How to start teaching proficiency: Interpersonal

In my mini series this week, I wanted to show how to incorporate some proficiency assessments in the beginning and into what you are already doing.  For me, interpersonal was a bit harder, but I want to continue to put this into a priority.  A huge confession on my part: I only gave two speaking assessments a year!  They seemed timely to do, and I would have to occupy the students while I was doing this.  I realize that this is not perfect for a Spanish class, and many years, I would plan to do more, but typically would fall back into my old routine.  In all reality, when I found the Interpersonal Bootcamp, my speaking assessments doubled in my Spanish 2 classes.  It was relatively easy to grade and give feedback.  While I was completing this with students, the rest of the class was either completing a Zaption or a presentational writing based on a similar topic.

Initially, this was not part of an IPA.  I did not create an overarching theme, but I used this within the themes that were in my textbook.  Since I was able to start these, I will plan on developing them throughly into full IPAs.  At the time, I started here though.

Our French teachers created an IPA where each student created a presentation for their final on an environmental topic affecting the Francophone world.  For the interpersonal section, they shared a bit about their topic, and other students asked questions.  If you have a similar presentation, you could have a roundtable interpersonal conversation to add before the presentation to incorporate into an already existing plan.

In order to prepare for their interpersonal assessment, I add a few of these ideas into my class ahead of time to help students prepare:

  • I created this interpersonal activity with a presentational portion to help my students prepare.
  • Many times students complete a Voicethread and respond to another student within the Voicethread.
  • I typically have students discuss what they did over the weekend every week.
  • One of my favorite activities is the fishbowl activity.  I typically have students complete this the day before the assessment.
  • Add a couple of pictures between transitions to have students discuss.
  • I have done variations of speed dating activities with pre written questions or pictures.
  • Amy’s Interpersonal Blitz is awesome and quick to complete!
  • I also love Sara-Elizabeth’s LinguaCafe!
  • In addition, we typically discuss what is going on in their lives at the beginning or end of class to continue to facilitate this practice.
  • I also love doing the circumlocution game where you write a word on the board behind the student, and the rest of the class has to describe the word in the TL without saying the word itself.  (I always thought this would be too difficult for Spanish 1, but even my Spanish 1A could do it!)
  • I created a Pinterest board for my Interpersonal Activities collection as well.

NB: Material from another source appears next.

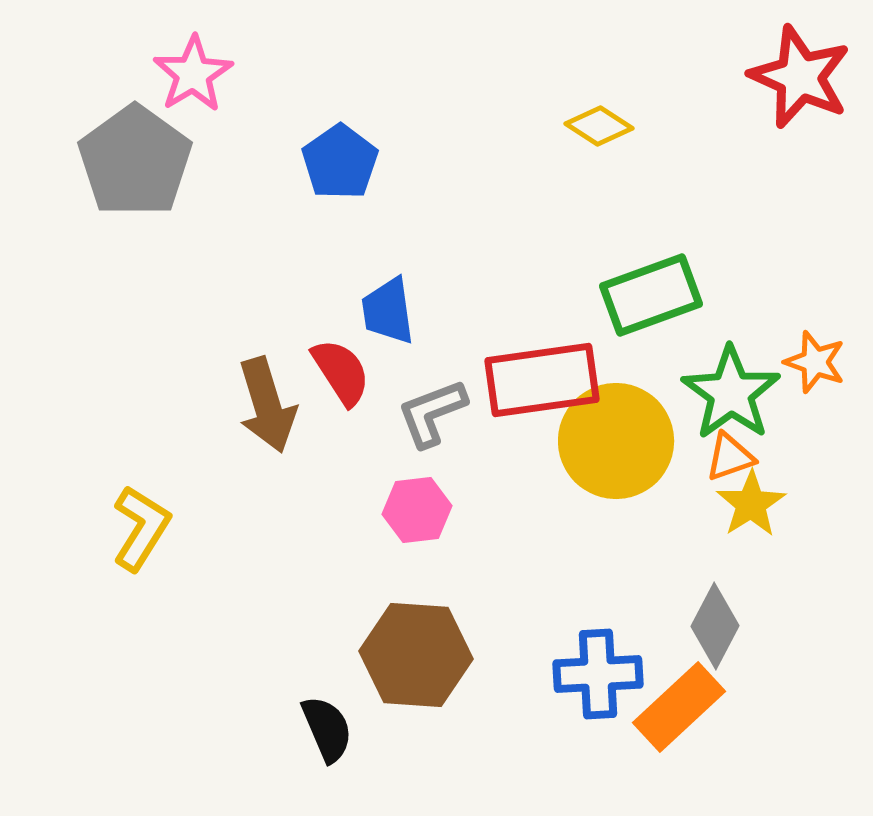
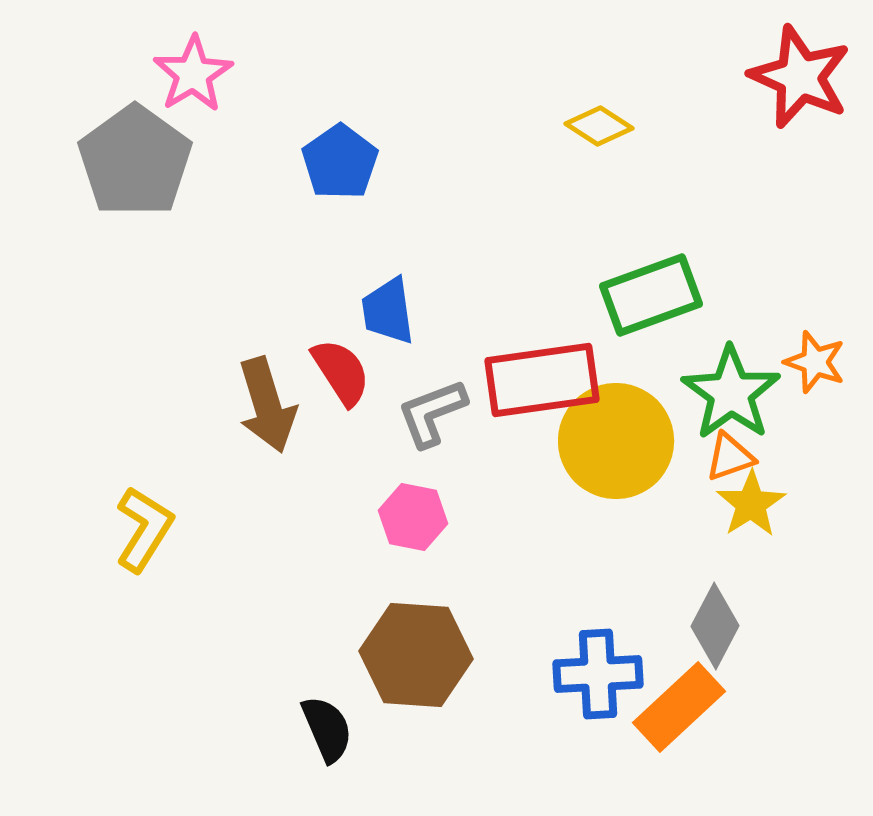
pink hexagon: moved 4 px left, 7 px down; rotated 18 degrees clockwise
yellow L-shape: moved 3 px right, 1 px down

I also think it is important to have a good rubric for interpersonal activities.  I used the TALK rubric from the interpersonal bootcamp above, and it served me well initially.  When I start to get into the groove again, I want to reevaluate all of my rubrics.  However, again, I used an already existing rubric to get me started then I will evolve it after I have used it for a year.  Don’t get hung up on the details of a rubric!  Find one you like, use it for a bit THEN work on it when you can.

Hopefully, this will encourage you to start incorporating more interpersonal assessments and activities into your classroom.  Again, start small and keep trying!